Sans nul doute, l’extrême droite a été capable d’imposer son agenda durant les élections : entre le 5 et le 20 septembre, Giorgia Meloni a été la personnalité politique italienne à obtenir le plus de visibilité sur Facebook, notamment grâce à la polémique sur l’avortement qu’elle a largement instrumentalisée. Une tactique de polarisation qui semble porter ses fruits et qui a engendré un débat électoral conflictuel, essentiellement concentré sur les questions sociétales.

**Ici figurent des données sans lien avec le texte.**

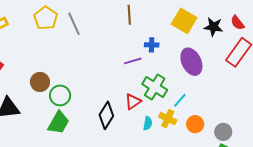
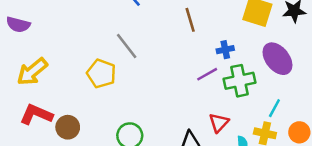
yellow pentagon: (46, 18) -> (101, 73), moved
brown circle: (40, 82) -> (68, 127), moved
green cross: (155, 87) -> (239, 81), moved, turned -30

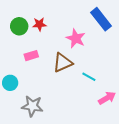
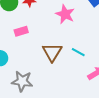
brown triangle: (63, 63) -> (52, 52), moved, turned -35

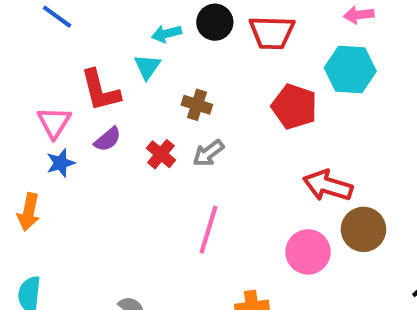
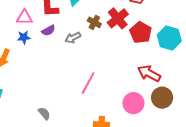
cyan hexagon: (350, 69) -> (169, 38), moved
pink triangle: (54, 122) -> (25, 17), turned 48
gray arrow: (208, 153) -> (73, 38), moved
red cross: (161, 154) -> (118, 18), moved, size x1.5

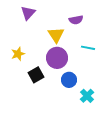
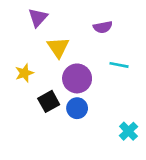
yellow triangle: (56, 35) -> (58, 47), moved
blue circle: (69, 80) -> (77, 108), moved
cyan cross: (87, 96) -> (128, 131), moved

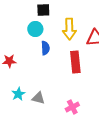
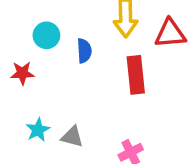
cyan circle: (35, 29) -> (46, 35), moved

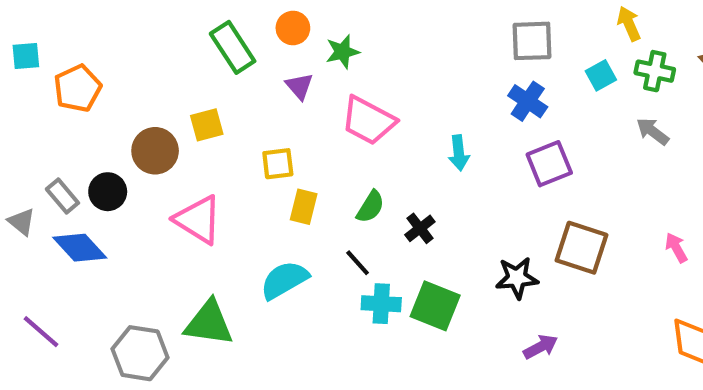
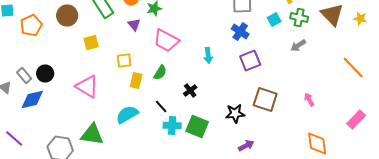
gray arrow: (653, 131) -> (298, 46), turned -70
brown circle: (155, 151) -> (67, 16), moved
green semicircle: (370, 207) -> (160, 72), moved
blue diamond: (80, 248) -> (32, 100), turned -60

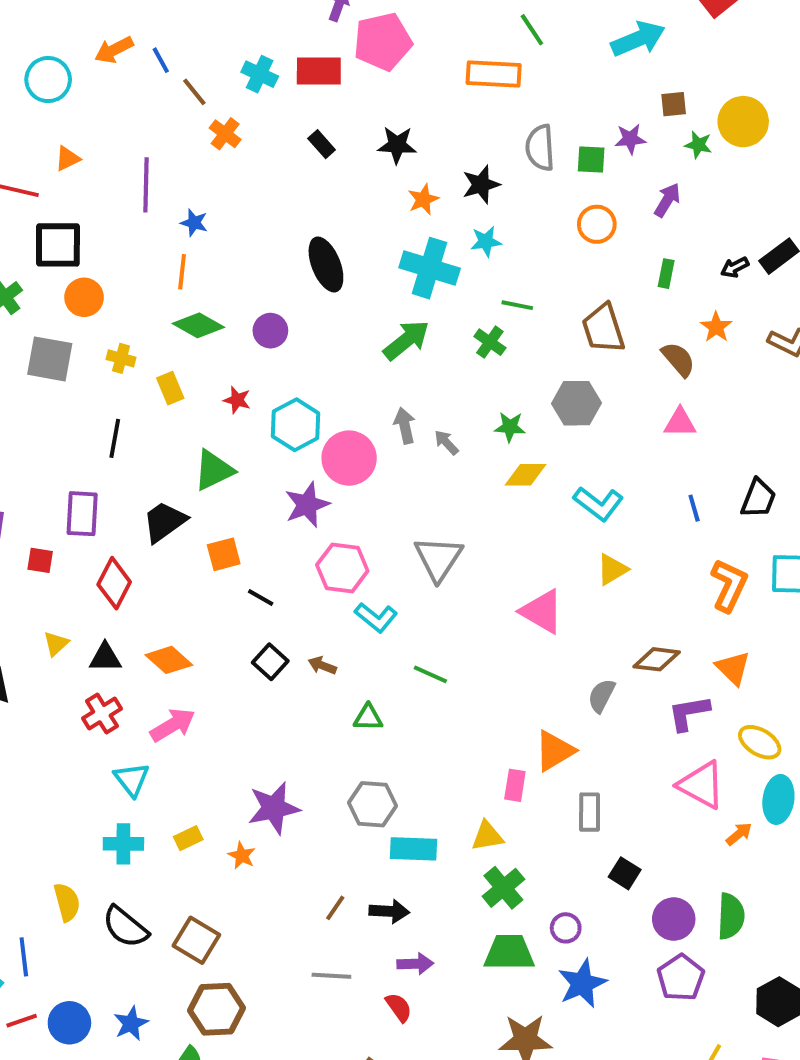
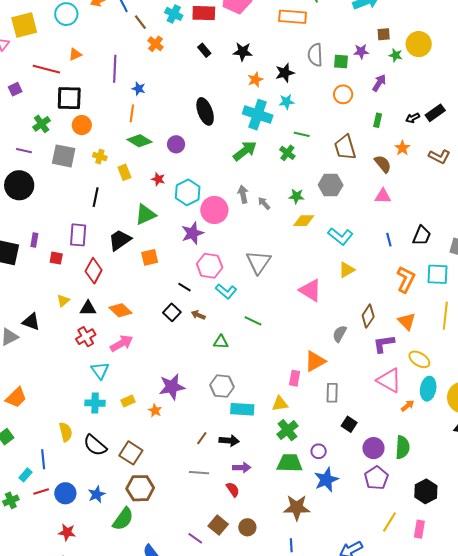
black line: (261, 597) -> (185, 287), moved
brown diamond: (657, 659) -> (368, 316), turned -65

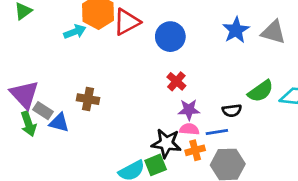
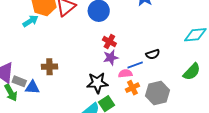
green semicircle: (261, 91) -> (192, 72), moved
purple star: (189, 110) -> (111, 58), moved
blue line: (217, 132) -> (135, 65), moved
black star: (166, 143) -> (97, 83), moved

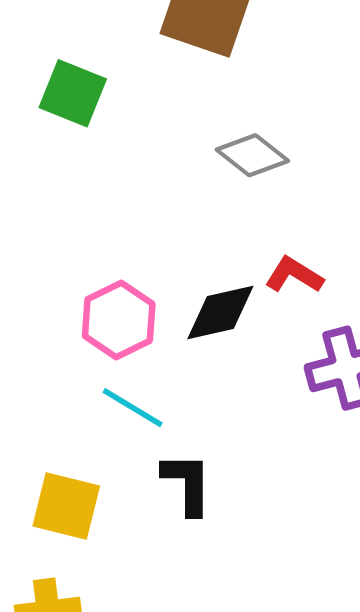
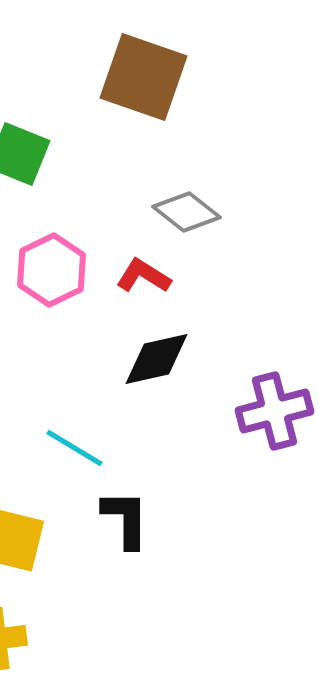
red L-shape: (294, 275) -> (143, 276), moved
pink hexagon: (119, 320) -> (51, 270), moved

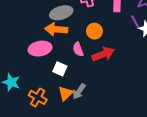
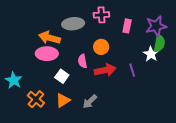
purple line: (135, 22) -> (132, 70), moved
orange arrow: (56, 29) -> (49, 38), moved
gray arrow: (79, 91) -> (90, 101), moved

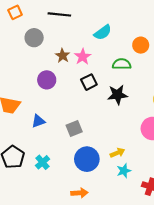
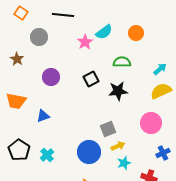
orange square: (15, 12) -> (21, 13), turned -32
orange circle: (141, 45) -> (136, 33), moved
brown star: (63, 56) -> (17, 59), moved
pink star: (83, 57) -> (85, 42), moved
gray square: (74, 128) -> (108, 129), moved

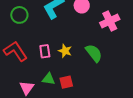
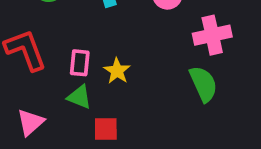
green semicircle: (94, 53) -> (203, 84), moved
green triangle: (49, 79) -> (79, 97), moved

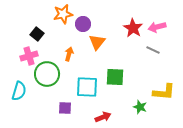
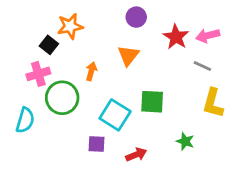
orange star: (63, 14) -> (70, 26), moved
purple circle: (83, 24) -> (136, 17), moved
cyan square: (87, 87) -> (115, 115), turned 30
yellow L-shape: (164, 92) -> (213, 103), moved, turned 100
purple square: (65, 108) -> (97, 144), moved

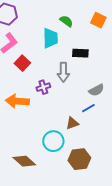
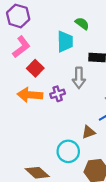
orange arrow: (17, 101) -> (30, 95), moved

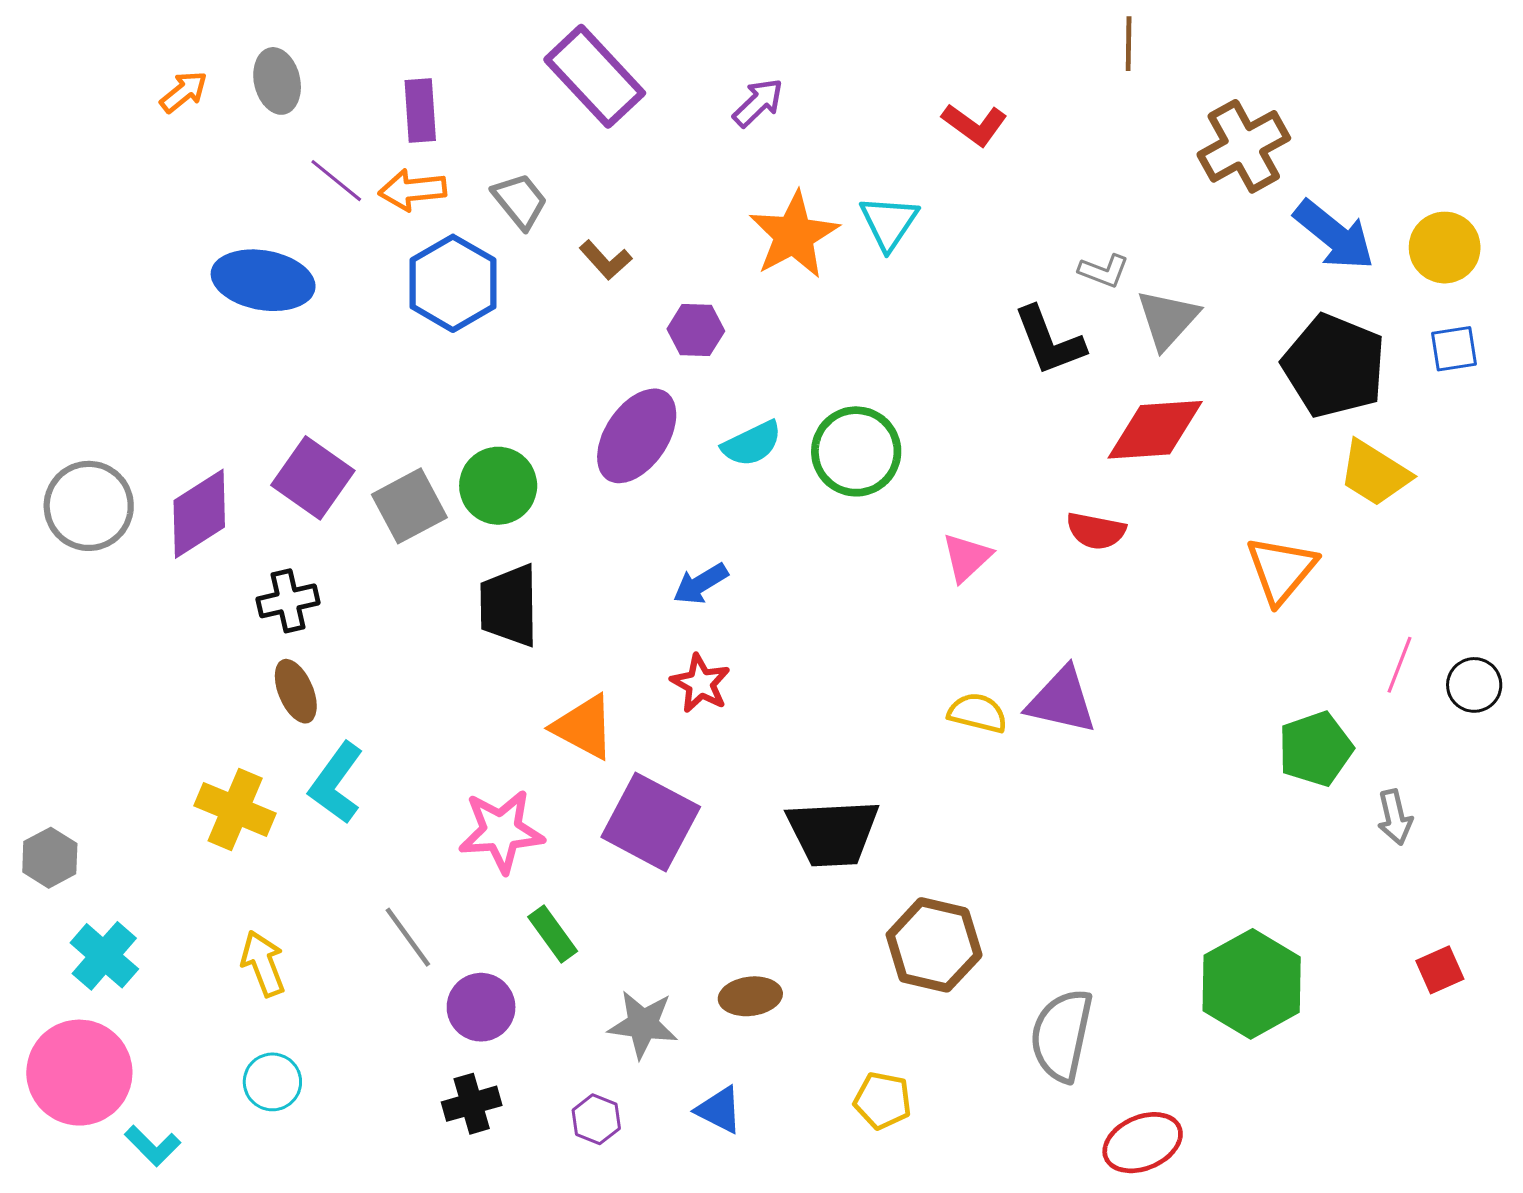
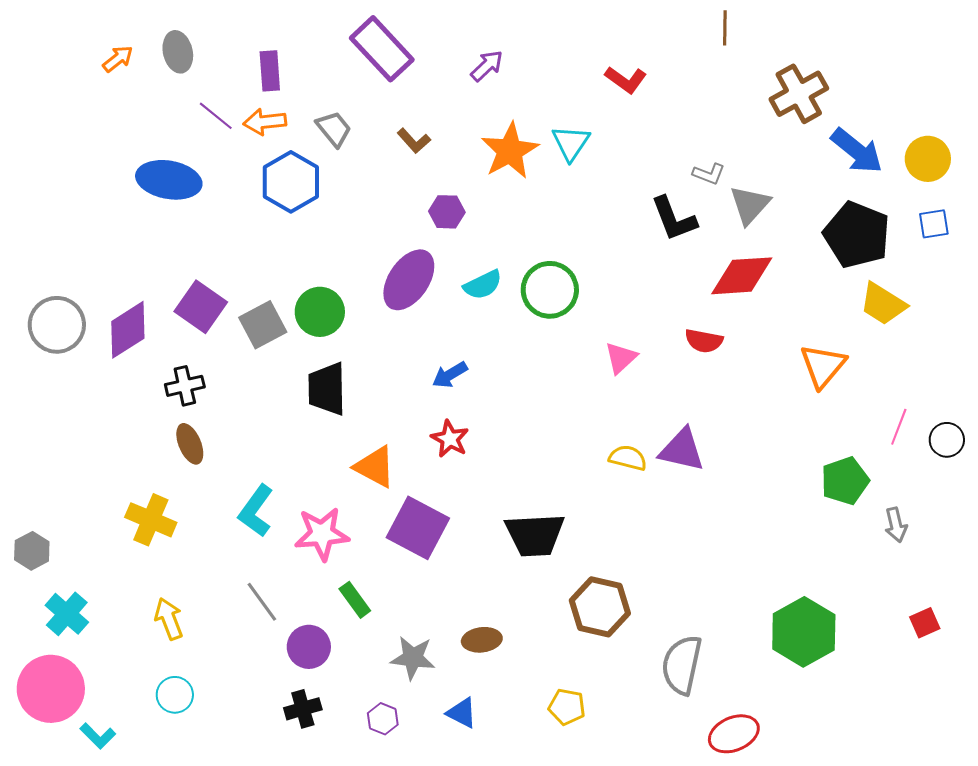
brown L-shape: (606, 260) -> (414, 141), moved
cyan L-shape: (336, 783) -> (256, 511), moved

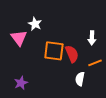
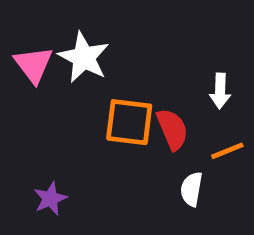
white star: (35, 24) -> (84, 57), size x1.5
pink triangle: (19, 38) -> (33, 65), moved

La grande perdante de ces élections aura été la question environnementale, absente des débats, bien que l’Italie ait connu une sècheresse dévastatrice cet été : le débit du Pô a atteint un niveau historiquement bas, alors que le bassin du fleuve produit l’équivalent de 60% du PIB italien. Selon l’Observatoire de Pavie, moins de 0,5 % des interventions des principaux candidats et 2 % des posts Facebook des leaders politiques portent sur les conséquences de la crise climatique.

Un véritable « retard culturel » de la classe dirigeante italienne, comme n'hésite pas à l’affirmer la porte-parole du parti écologiste italien Europa Verde, qui se traduit par l’absence de vision structurelle sur la problématique environnementale et des discours politiciens basés sur le green-washing. Dans un pays frappé de plein fouet par les fluctuations des cours des hydrocarbures, la principale solution proposée par les partis politiques est la réouverture des centrales à charbon et la construction de centrales nucléaires. Cette absence de réflexion, sur une question pourtant existentielle pour l'humanité, représente peut-être le plus grand danger de ces élections.